Stefano Bollani

Stefano Bollani all’Auditorium

Non so come la pensate voi, ma per me entrare all’Auditorium di Roma (quello nuovo, quello di Renzo Piano) è sempre un’esperienza quasi religiosa.
Mentre attraverso il cortile ammattonato, di solito bagnato dalla pioggia d’inverno, che rende le piastrelle di cotto così rosse, di solito di corsa, perché sempre in ritardo, già so, già sento che per le ore successive sarò felice.
Nella sala Santa Cecilia dell’Auditorium la musica ti avvolge e ti arriva da ogni parte.
C’è chi ha criticato la struttura, l’acustica, insomma, a qualcuno l’Auditorium non piace, a me, invece, sì.

La sala è già piena, trovo i posti e mi siedo. Lo poltrone sono piccole, questo è vero, io c’entro appena e il mio amico non c’entra proprio (insomma, qualcuno avrà sbagliato i calcoli oppure nell’economia dell’insieme quelle tre file di posti in più erano necessarie… ma questo è l’unico motivo di rimprovero).

Al centro del palco un pianoforte, uno Steinway da concerto, io mi emoziono anche solo a vederlo un pianoforte così.

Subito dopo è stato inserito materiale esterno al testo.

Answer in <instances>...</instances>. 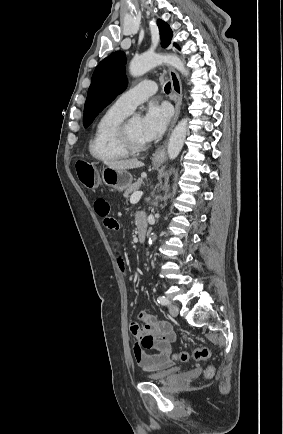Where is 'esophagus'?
Segmentation results:
<instances>
[{"label": "esophagus", "instance_id": "obj_1", "mask_svg": "<svg viewBox=\"0 0 283 434\" xmlns=\"http://www.w3.org/2000/svg\"><path fill=\"white\" fill-rule=\"evenodd\" d=\"M168 71H169V76H170V80H171L172 91L176 97L175 115H174L173 121L171 123V127L169 129V133H170V131L172 130V128L174 127L175 123L178 120L181 105H182V96L183 95H182V84H181V80H180L178 73L172 67H168ZM165 145H166V142H164L160 147H158L156 149V151L153 153L152 160L154 162H161V161L166 159V147H165Z\"/></svg>", "mask_w": 283, "mask_h": 434}]
</instances>
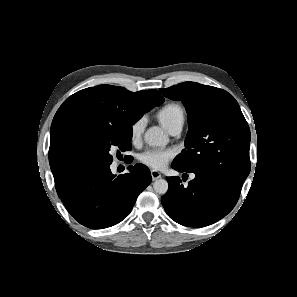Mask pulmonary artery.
I'll return each mask as SVG.
<instances>
[{"label":"pulmonary artery","mask_w":297,"mask_h":297,"mask_svg":"<svg viewBox=\"0 0 297 297\" xmlns=\"http://www.w3.org/2000/svg\"><path fill=\"white\" fill-rule=\"evenodd\" d=\"M180 130H181V128H180V127H177V128H175V129H173L170 133H171L172 135H176V134H178V133L180 132Z\"/></svg>","instance_id":"1"}]
</instances>
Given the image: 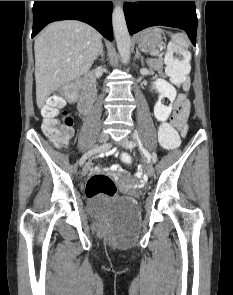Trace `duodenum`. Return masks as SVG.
<instances>
[{
	"instance_id": "1",
	"label": "duodenum",
	"mask_w": 233,
	"mask_h": 295,
	"mask_svg": "<svg viewBox=\"0 0 233 295\" xmlns=\"http://www.w3.org/2000/svg\"><path fill=\"white\" fill-rule=\"evenodd\" d=\"M94 82V74L89 73L85 78V88L78 102L79 109L82 113H88L95 101L96 89L94 86Z\"/></svg>"
}]
</instances>
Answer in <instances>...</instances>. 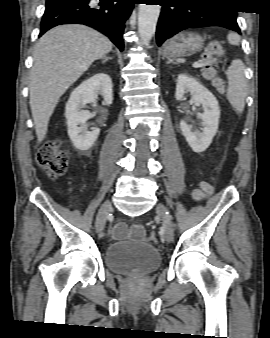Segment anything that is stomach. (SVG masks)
Instances as JSON below:
<instances>
[{
	"mask_svg": "<svg viewBox=\"0 0 270 338\" xmlns=\"http://www.w3.org/2000/svg\"><path fill=\"white\" fill-rule=\"evenodd\" d=\"M204 46L203 38L191 32H181L168 40L163 46V56L167 58H180L191 56Z\"/></svg>",
	"mask_w": 270,
	"mask_h": 338,
	"instance_id": "stomach-1",
	"label": "stomach"
}]
</instances>
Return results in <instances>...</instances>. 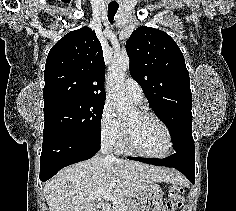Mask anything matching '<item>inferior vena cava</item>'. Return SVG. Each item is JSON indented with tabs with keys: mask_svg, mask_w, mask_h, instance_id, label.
<instances>
[{
	"mask_svg": "<svg viewBox=\"0 0 236 211\" xmlns=\"http://www.w3.org/2000/svg\"><path fill=\"white\" fill-rule=\"evenodd\" d=\"M109 148H110V144L108 141L102 142L100 153L103 155L106 154V158L109 160H115L116 157L112 153H109Z\"/></svg>",
	"mask_w": 236,
	"mask_h": 211,
	"instance_id": "inferior-vena-cava-1",
	"label": "inferior vena cava"
}]
</instances>
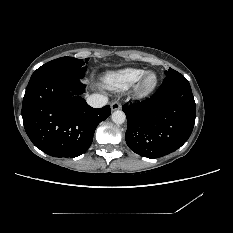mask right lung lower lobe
Instances as JSON below:
<instances>
[{"label": "right lung lower lobe", "mask_w": 233, "mask_h": 233, "mask_svg": "<svg viewBox=\"0 0 233 233\" xmlns=\"http://www.w3.org/2000/svg\"><path fill=\"white\" fill-rule=\"evenodd\" d=\"M73 90V93L69 92ZM80 79L64 73L30 79L22 117L32 143L54 157L74 158L91 145L98 124L109 117V105L95 109L82 98Z\"/></svg>", "instance_id": "98d812e1"}]
</instances>
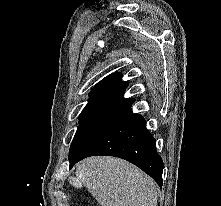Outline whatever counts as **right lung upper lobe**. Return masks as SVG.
<instances>
[{
    "label": "right lung upper lobe",
    "instance_id": "1",
    "mask_svg": "<svg viewBox=\"0 0 221 206\" xmlns=\"http://www.w3.org/2000/svg\"><path fill=\"white\" fill-rule=\"evenodd\" d=\"M121 78L120 73H112L101 80L89 93L90 99L85 108L97 106L130 108L135 100L123 97L128 83Z\"/></svg>",
    "mask_w": 221,
    "mask_h": 206
}]
</instances>
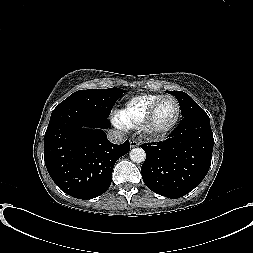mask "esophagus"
Returning a JSON list of instances; mask_svg holds the SVG:
<instances>
[{
	"mask_svg": "<svg viewBox=\"0 0 253 253\" xmlns=\"http://www.w3.org/2000/svg\"><path fill=\"white\" fill-rule=\"evenodd\" d=\"M137 146H139V142L137 140L133 139V138L130 139V147L134 148V147H137Z\"/></svg>",
	"mask_w": 253,
	"mask_h": 253,
	"instance_id": "34e87169",
	"label": "esophagus"
}]
</instances>
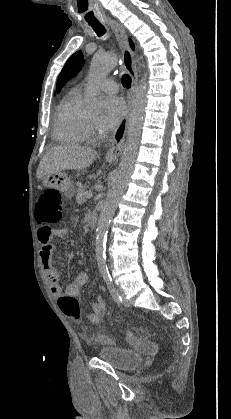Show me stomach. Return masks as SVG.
<instances>
[{
  "label": "stomach",
  "mask_w": 231,
  "mask_h": 419,
  "mask_svg": "<svg viewBox=\"0 0 231 419\" xmlns=\"http://www.w3.org/2000/svg\"><path fill=\"white\" fill-rule=\"evenodd\" d=\"M43 185L48 188H54L67 197L71 198L74 194V187L69 177L64 172H57L44 176L42 179Z\"/></svg>",
  "instance_id": "1"
}]
</instances>
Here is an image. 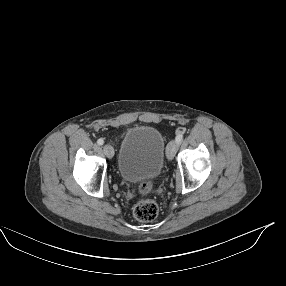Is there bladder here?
<instances>
[{
  "mask_svg": "<svg viewBox=\"0 0 286 286\" xmlns=\"http://www.w3.org/2000/svg\"><path fill=\"white\" fill-rule=\"evenodd\" d=\"M166 142L157 128L137 125L123 135L117 157L121 178L127 182H145L158 178L163 170Z\"/></svg>",
  "mask_w": 286,
  "mask_h": 286,
  "instance_id": "31cf9c89",
  "label": "bladder"
}]
</instances>
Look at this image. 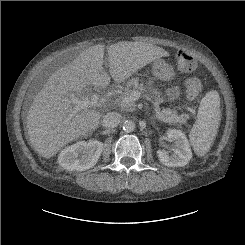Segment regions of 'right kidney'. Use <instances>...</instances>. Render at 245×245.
Instances as JSON below:
<instances>
[{"label":"right kidney","mask_w":245,"mask_h":245,"mask_svg":"<svg viewBox=\"0 0 245 245\" xmlns=\"http://www.w3.org/2000/svg\"><path fill=\"white\" fill-rule=\"evenodd\" d=\"M103 143L97 140L80 141L61 151L59 165L69 171H84L92 168L100 158Z\"/></svg>","instance_id":"ca27d5eb"}]
</instances>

Poi arriva lui, Stefano Bollani.
Un genio, perché altro non si può dire di lui.
Ha suonato senza interruzioni, accompagnato dalla voce, dai battiti delle mani sul piano, pizzicando le corde direttamente dentro alla cassa, dicendo sciocchezze astruse.

E, alla fine, lo stupore.
Chi lo conosceva già forse c’era abituato, ho visto chiari i segni del “rito” nella platea, nella gioia fanciullesca di urlare nomi di canzoni improbabili.
Stefano Bollani sfida il suo pubblico, non un bis tradizionale, ma un medley improvvisato di 15 canzoni, scelte dal pubblico, il quale, sfidato, risponde.
Da Tiziano Ferro a Heidi, il pubblico non si è lasciato sfuggire niente.
E Stefano Bollani neanche, regalandomi, a me che non conoscevo lo strano gioco, uno dei quarti d’ora più divertenti della mia vita musicale!